Social Movements and Solidarity Structures in Crisis-Ridden Greece

Haris Malamidis, Social Movements and Solidarity Structures in Crisis-Ridden Greece, Amsterdam : Amsterdam University Press, 2021, 363 p. ISBN : 978-94-6372-243-8.

Social Movements and Solidarity Structures in Crisis-Ridden Greece est une vaste étude fondée sur un travail de terrain qui examine la transformation des mouvements sociaux et l’émergence de structures de solidarité pendant la crise économique et les politiques d’austérité en Grèce. En se concentrant particulièrement sur la période 2008–2016, Haris Malamidis analyse la manière dont les mouvements de protestation se sont progressivement orientés vers le développement de formes directes de prestation sociale et de formes alternatives d’organisation dans des domaines répondant à des besoins fondamentaux tels que l’alimentation, la santé et le travail. Le concept central du livre, « boundary enlargement » (élargissement des frontières), désigne le processus par lequel les organisations des mouvements sociaux dépassent leurs frontières organisationnelles et cognitives existantes et développent de nouvelles pratiques dans des domaines auparavant pris en charge par l’État ou le marché.

L’étude examine l’alimentation, la santé et le travail comme trois champs interconnectés des mouvements sociaux. Les marchés sans intermédiaires, les cuisines collectives et sociales, les réseaux de solidarité alimentaire, les dispensaires sociaux et les collectifs de travailleurs autogérés constituent différents exemples de répertoires d’action alternatifs développés en réponse à la crise. Malamidis considère ces expériences non pas simplement comme des mécanismes d’assistance sociale apparus à la suite du retrait de l’État, mais comme des prolongements des luttes plus larges contre les politiques d’austérité en Grèce.

La partie la plus importante du livre du point de vue du contrôle ouvrier et de l’autogestion est le chapitre 5, consacré au champ du travail.

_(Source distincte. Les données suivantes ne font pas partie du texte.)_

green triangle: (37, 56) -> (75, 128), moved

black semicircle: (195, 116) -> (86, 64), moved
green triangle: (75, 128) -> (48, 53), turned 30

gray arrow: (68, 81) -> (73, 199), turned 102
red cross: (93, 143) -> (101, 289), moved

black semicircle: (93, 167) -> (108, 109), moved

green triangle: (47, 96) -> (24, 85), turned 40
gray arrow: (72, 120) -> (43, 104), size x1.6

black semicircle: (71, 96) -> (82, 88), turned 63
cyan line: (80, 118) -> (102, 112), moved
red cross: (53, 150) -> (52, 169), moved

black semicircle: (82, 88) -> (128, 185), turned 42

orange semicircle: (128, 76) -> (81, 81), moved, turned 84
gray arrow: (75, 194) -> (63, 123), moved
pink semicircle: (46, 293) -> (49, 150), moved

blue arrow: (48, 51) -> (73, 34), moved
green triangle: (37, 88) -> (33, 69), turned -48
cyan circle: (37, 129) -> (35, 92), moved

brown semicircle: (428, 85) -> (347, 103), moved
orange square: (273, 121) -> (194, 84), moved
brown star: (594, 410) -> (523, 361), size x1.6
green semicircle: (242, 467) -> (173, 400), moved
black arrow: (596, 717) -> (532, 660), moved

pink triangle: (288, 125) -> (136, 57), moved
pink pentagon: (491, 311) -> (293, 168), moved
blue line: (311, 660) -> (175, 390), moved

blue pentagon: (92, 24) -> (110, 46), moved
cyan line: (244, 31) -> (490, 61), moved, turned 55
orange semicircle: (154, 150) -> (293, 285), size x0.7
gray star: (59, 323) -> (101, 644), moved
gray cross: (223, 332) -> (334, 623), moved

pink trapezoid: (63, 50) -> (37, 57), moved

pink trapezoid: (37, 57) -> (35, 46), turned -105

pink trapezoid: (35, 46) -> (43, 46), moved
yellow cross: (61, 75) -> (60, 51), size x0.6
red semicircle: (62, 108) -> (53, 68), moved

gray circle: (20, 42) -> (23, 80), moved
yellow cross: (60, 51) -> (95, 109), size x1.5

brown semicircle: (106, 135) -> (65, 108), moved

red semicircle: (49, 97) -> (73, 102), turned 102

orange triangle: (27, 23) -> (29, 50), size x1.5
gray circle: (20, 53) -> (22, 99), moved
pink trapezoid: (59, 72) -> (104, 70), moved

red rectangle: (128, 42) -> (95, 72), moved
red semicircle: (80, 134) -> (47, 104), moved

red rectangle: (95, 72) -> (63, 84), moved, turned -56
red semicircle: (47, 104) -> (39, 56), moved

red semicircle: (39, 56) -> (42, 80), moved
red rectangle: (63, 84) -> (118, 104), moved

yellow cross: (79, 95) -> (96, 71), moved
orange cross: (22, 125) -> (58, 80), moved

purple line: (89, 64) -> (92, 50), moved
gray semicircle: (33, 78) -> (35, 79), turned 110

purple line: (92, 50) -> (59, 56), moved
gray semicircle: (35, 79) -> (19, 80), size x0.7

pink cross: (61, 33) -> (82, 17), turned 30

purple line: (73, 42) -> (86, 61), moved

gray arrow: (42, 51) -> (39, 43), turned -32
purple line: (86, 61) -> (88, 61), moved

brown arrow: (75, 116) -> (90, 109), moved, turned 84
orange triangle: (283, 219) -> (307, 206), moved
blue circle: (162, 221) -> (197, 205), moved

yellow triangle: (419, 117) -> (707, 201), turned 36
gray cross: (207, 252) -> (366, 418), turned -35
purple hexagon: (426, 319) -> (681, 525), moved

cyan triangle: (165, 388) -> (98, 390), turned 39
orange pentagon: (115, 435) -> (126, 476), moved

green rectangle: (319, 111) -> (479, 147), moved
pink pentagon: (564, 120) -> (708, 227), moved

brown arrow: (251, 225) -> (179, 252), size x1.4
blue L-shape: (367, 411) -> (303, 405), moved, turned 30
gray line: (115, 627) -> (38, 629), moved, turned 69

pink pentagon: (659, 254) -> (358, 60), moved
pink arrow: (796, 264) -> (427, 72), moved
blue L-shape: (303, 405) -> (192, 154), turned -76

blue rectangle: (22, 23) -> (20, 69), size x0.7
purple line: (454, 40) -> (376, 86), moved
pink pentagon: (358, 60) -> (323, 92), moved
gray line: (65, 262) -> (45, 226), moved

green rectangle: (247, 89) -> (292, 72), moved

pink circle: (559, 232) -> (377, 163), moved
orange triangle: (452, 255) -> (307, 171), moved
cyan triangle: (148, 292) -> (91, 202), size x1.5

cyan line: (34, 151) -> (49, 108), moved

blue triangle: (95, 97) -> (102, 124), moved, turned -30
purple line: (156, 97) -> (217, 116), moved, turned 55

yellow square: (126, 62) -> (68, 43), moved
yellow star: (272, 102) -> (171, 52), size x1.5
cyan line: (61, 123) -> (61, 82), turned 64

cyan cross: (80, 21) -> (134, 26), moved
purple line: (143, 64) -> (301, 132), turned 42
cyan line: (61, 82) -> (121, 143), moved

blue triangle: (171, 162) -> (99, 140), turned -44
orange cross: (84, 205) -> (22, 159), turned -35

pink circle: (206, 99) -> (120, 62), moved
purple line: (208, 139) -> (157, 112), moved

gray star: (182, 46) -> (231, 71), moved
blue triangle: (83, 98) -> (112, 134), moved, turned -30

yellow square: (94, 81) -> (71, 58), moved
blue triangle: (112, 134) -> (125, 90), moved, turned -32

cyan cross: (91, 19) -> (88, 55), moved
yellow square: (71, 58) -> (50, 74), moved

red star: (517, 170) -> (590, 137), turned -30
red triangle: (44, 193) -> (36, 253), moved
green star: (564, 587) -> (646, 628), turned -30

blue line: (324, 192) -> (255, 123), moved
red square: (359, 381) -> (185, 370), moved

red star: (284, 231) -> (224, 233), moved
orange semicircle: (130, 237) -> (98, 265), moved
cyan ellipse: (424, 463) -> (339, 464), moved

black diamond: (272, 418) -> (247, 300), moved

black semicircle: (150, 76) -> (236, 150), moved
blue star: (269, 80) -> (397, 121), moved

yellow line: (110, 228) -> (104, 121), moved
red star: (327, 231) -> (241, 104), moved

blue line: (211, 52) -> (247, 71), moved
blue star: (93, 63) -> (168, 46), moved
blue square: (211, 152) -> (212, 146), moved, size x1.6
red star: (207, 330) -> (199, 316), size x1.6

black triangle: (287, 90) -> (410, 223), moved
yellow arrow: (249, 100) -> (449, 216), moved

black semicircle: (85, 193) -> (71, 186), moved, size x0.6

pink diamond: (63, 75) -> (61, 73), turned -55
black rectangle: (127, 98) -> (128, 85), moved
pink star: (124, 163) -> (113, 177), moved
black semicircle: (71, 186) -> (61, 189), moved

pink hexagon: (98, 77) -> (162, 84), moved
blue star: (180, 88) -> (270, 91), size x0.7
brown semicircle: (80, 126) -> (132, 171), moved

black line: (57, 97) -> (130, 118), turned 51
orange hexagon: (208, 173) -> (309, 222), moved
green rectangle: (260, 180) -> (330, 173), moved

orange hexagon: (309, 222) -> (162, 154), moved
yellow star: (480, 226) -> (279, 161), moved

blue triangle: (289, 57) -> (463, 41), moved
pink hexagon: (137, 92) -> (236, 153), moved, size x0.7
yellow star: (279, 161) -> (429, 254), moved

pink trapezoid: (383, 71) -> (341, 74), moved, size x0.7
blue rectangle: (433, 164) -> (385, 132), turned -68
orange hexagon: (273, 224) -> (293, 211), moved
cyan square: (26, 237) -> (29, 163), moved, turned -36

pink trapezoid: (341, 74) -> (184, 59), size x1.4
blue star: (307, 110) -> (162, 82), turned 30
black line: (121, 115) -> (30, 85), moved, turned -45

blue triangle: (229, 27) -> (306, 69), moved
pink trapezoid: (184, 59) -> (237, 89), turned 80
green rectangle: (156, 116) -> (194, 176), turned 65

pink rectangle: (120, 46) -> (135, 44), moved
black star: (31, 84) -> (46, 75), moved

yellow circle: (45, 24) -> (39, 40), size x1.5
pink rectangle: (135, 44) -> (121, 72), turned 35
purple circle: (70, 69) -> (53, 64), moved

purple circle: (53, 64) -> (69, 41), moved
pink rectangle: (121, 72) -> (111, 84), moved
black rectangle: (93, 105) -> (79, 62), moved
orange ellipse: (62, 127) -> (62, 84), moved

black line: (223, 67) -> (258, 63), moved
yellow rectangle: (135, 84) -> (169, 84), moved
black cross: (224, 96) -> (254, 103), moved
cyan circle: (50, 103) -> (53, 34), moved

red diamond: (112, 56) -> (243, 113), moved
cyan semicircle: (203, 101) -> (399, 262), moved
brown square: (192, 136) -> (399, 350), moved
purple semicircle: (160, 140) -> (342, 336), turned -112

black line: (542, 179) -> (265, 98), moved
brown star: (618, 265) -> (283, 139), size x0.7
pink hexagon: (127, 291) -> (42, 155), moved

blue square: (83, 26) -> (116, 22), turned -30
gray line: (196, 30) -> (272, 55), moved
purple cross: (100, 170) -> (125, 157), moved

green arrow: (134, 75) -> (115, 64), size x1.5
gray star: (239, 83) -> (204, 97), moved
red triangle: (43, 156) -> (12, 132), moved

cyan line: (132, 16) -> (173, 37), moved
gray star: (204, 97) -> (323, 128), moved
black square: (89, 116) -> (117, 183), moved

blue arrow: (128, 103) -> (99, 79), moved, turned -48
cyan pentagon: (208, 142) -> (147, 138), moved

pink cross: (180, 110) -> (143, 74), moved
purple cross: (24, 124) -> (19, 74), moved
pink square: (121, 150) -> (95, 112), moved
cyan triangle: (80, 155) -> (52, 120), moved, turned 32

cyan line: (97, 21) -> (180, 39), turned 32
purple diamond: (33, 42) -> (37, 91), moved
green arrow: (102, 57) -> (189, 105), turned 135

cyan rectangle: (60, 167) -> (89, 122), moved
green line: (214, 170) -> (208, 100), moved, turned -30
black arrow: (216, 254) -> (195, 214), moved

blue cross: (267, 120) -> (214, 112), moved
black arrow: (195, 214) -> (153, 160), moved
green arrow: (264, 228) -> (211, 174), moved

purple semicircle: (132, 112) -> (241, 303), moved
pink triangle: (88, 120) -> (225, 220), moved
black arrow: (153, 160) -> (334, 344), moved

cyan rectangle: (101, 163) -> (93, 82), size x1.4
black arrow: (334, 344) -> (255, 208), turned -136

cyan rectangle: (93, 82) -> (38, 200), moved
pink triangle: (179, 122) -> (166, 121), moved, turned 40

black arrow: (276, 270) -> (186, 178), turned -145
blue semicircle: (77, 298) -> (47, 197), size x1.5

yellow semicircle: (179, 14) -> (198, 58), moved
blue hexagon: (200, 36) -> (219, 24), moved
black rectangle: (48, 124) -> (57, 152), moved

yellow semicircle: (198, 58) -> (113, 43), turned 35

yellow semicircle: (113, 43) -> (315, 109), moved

Les coopératives autogérées et les collectifs de travailleurs y sont examinés à travers des thèmes tels que les assemblées et la participation, les processus d’entrée et de sortie, le coopérativisme en réseau, les ressources économiques et l’identité politique de l’autogestion. En s’intéressant particulièrement aux origines conflictuelles de l’autogestion et à ses différentes formes, Malamidis étudie la manière dont le travail collectif a développé des formes alternatives d’organisation pendant la crise économique.

Dans ce cadre, l’expérience de Vio.Me apparaît comme un exemple important illustrant la relation entre l’autogestion ouvrière et les mouvements de solidarité plus larges en Grèce. Malamidis relie les pratiques d’entraide et de solidarité développées par les travailleurs de Vio.Me aux pratiques historiques du mouvement ouvrier traditionnel, tout en situant les collectifs de travailleurs autogérés au sein des structures plus larges de l’économie alternative et de la solidarité qui se sont développées en Grèce pendant la crise.

L’un des points forts du livre réside dans le fait que son analyse repose directement sur une vaste enquête de terrain. Malamidis a étudié environ 50 organisations opérant principalement à Athènes et à Thessalonique et a mené 63 entretiens semi-directifs, parallèlement à une analyse documentaire et à une observation participante. La recherche examine ainsi les relations entre les mouvements sociaux, les structures de solidarité et les organisations autogérées non seulement sur le plan théorique, mais également de manière empirique, à travers leurs structures organisationnelles, leurs ressources et leurs identités collectives.

À ces différents égards, Social Movements and Solidarity Structures in Crisis-Ridden Greece constitue une ressource importante pour comprendre l’autogestion ouvrière au sein d’un écosystème plus large de solidarité sociale. Le livre permet d’aborder les entreprises et les coopératives autogérées non pas simplement comme des lieux de travail alternatifs, mais comme des formes d’organisation liées aux mouvements sociaux, aux réseaux de solidarité et aux pratiques économiques alternatives. En reliant finalement cette transformation aux débats sur l’économie sociale et solidaire, les communs et l’économie politique néolibérale, l’étude est particulièrement précieuse pour comprendre les dimensions sociales de l’autogestion ouvrière au-delà des frontières de l’entreprise individuelle.